The teacher, Isidora, corrects them on pronunciation — it’s “like” not “like-es,” she guides them. One of the boys says he likes sleeping, and then throws the ball, at high speed, to me. I catch it and everyone is impressed (myself included). I said I liked dancing, which got widespread approval from the room. I threw the ball to one of the girls and she, from Afghanistan, liked studying.

A boy writes an assignment at his desk in an English class for refugee children in Belgrade.
Refugee children learn English in a class run by International Rescue Committee partners in Belgrade, Serbia’s capital.
Photo: Lucy Carrigan/IRC

As the game continues the questions become more forward-looking. “What would you like to be?” the teacher asks. “I would like to be a doctor,” one girl answered. “I would like to be a teacher of mathematics,” said another.

Where do you want to live in the future? “I would like to live in a beautiful country,” one said. Another said France. One more said London.

These kids are all refugees — about twelve girls and eight boys. All of the boys are travelling alone — without their families — and are staying at an asylum center outside of Belgrade that has special accommodation for children like them. By and large they have come from Afghanistan and they have endured much hardship on their trek to Belgrade.

The class progresses with a word game: You need to call out a word that starts with the last letter of the word that came before. It’s fun and the students go around the room at least three times with this game. Isidora writes each word up on the whiteboard, underlines the last letter and on they go.

It gets competitive.

There is a pretty wide selection of vocabulary in the class so the students all have different ideas about what word should come next. One such moment was the word to follow “doctor.” A word beginning with “R.” One of the young Afghan boys had an idea of what that word should be. He was, it’s true, the most confident and outgoing in this group, a guy who is clearly smart and had already boasted proudly that he can speak some German too.

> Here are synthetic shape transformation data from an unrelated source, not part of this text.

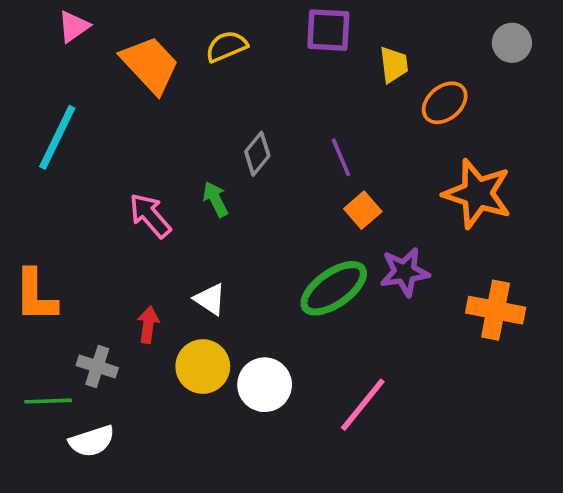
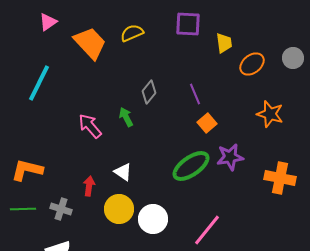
gray circle: (512, 43) -> (293, 58), moved
orange star: (477, 194) -> (270, 114), size x0.7
orange L-shape: (35, 296) -> (27, 170), turned 104
green line: (48, 401) -> (23, 209), moved

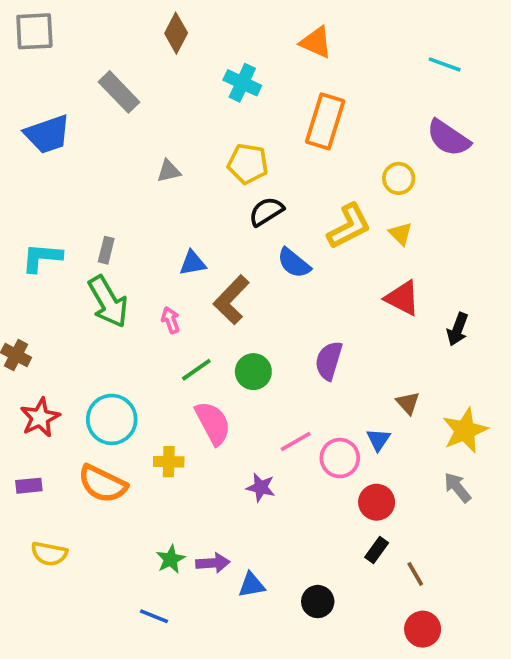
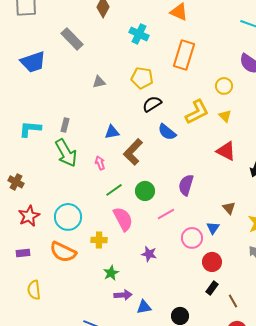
pink line: (296, 441) -> (166, 214), moved
yellow semicircle: (49, 554) -> (34, 290), turned 72
green star: (171, 559) -> (111, 273), moved

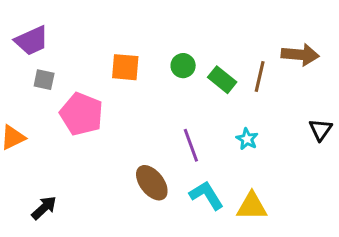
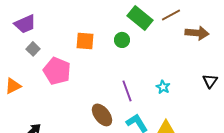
brown line: (260, 77) -> (171, 15), moved, turned 48
gray square: (44, 80) -> (33, 49), turned 32
green rectangle: (222, 80) -> (140, 18), moved, size x1.4

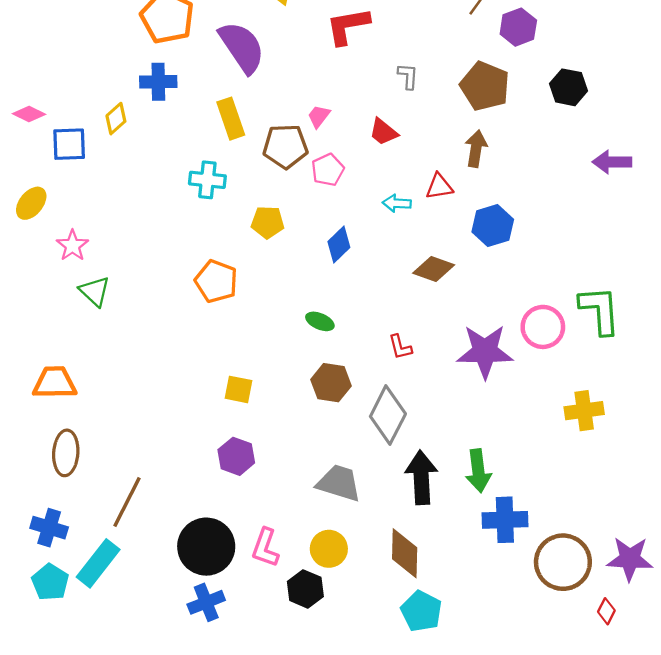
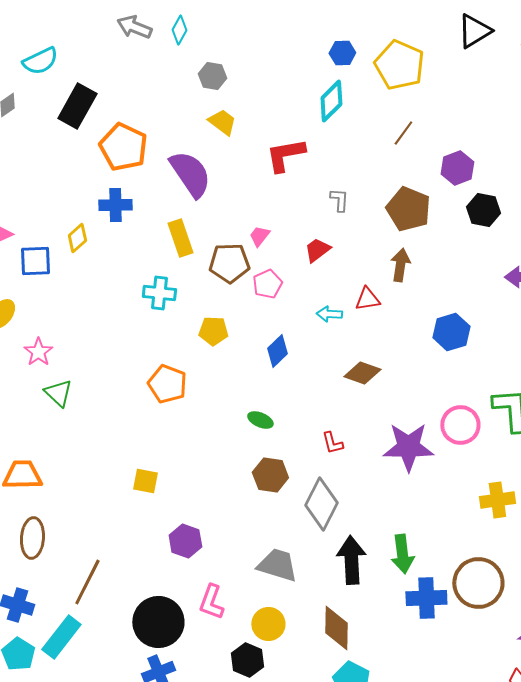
purple hexagon: (518, 27) -> (457, 168), moved
red trapezoid: (383, 132) -> (317, 250), turned 104
blue hexagon: (493, 226) -> (451, 332), moved
yellow square: (239, 389) -> (145, 481), moved
pink L-shape: (265, 548) -> (211, 602), moved
brown circle: (563, 562) -> (478, 583), moved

Challenging him was a young Afghan girl, wearing a snug pink jacket and a knitted cap. She was small where he was tall. She was quiet where he was loud. But she was determined to be heard. “Rabbit” she cried out, her arms outstretched, determined to be seen as well. “Rabbit!” And “rabbit” made it to the whiteboard. She was very pleased.

The teacher is a psychologist and it is her job, in addition to teaching English, to keep alert for any refugee kids who may be in need of help overcoming trauma they have experienced.

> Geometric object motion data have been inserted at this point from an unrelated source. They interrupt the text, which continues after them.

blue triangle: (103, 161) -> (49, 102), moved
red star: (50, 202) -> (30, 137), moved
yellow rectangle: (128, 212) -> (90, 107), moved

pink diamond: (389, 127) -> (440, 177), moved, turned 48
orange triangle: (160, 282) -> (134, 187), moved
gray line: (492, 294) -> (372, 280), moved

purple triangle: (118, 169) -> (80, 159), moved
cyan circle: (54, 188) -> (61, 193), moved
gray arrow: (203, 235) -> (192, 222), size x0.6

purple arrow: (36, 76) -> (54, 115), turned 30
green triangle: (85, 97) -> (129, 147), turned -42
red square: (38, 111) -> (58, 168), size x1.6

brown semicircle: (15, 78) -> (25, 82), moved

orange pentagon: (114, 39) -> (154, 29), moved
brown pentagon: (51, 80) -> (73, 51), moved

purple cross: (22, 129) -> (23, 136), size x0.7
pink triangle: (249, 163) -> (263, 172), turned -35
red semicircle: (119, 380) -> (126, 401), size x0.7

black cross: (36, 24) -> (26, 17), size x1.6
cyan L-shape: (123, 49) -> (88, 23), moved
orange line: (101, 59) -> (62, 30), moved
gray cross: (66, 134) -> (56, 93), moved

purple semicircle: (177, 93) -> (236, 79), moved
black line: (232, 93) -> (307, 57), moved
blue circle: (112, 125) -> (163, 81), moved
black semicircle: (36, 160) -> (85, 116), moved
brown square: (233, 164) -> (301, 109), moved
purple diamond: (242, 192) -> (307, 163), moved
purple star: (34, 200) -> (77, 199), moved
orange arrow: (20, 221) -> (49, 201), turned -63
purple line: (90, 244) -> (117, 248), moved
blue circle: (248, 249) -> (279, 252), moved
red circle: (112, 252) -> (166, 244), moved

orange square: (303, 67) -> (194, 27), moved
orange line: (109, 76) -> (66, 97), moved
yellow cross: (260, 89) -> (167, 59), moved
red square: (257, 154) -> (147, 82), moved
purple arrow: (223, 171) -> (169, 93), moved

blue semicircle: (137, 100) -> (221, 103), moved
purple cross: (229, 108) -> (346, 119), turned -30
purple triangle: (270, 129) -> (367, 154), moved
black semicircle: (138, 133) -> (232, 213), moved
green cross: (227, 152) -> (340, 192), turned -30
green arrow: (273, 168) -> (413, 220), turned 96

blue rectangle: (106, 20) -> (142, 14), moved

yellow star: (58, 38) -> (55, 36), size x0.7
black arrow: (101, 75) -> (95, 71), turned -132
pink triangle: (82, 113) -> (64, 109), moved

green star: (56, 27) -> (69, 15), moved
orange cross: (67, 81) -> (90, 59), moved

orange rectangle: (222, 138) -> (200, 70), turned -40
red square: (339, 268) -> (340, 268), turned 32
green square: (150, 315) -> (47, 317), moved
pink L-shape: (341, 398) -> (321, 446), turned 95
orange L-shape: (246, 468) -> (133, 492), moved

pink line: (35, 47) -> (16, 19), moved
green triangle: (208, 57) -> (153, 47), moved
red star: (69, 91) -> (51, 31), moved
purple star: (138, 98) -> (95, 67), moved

This English class is run by PIN, one of the local humanitarian organizations the International Rescue Committee supports in Serbia. Although it is a straightforward English class it is also the very beginning of what’s called a psychosocial intervention. The teacher is a psychologist and it is her job, in addition to teaching English, to keep alert for any refugee kids who may be in need of help overcoming trauma they have experienced.

A sheet of paper with words written by a teacher during an English language-learning game with refugee children
The teacher recorded the words the children called out as they played a language-learning game in their English class.
Photo: Lucy Carrigan/IRC

“When we started these lessons, with the aim to reach the most vulnerable kids, particularly those hundreds travelling by themselves, alone, we knew that most children who would walk through our door to learn English would need some sort of psychosocial support,” says Natasa Simic, who manages PIN’s project targeting vulnerable children. PIN stands for Psychosocial Innovation Network, an apt name for an organization doing pioneering work to meet the specific psychological needs of asylum seekers in Serbia.

No matter their cheery disposition today, these kids have, for the most part, fled war. They have all, whether traveling by themselves or with their families, endured a grueling odyssey from Afghanistan to here, travelling across Iran, Turkey, and Bulgaria.

There are now over 6,900 refugees in Serbia — they are stalled here, with limited options for onward movement. It is critical that they have opportunities to stimulate their minds, to learn, to expand their knowledge. This tiny little ramshackle oasis, in a dilapidated building right next to an “erotic shop” on a run-down street in Belgrade, does what it can to do just that.

In the classroom, the word “each” led to “happy,” (although one of the kids yelled out “Hungary!” which got a laugh), led to “young,” led to “girl,” led to “love,” led to “emotion.” The students all laughed.

The last word, coming from the word “East,” was “Thanks.”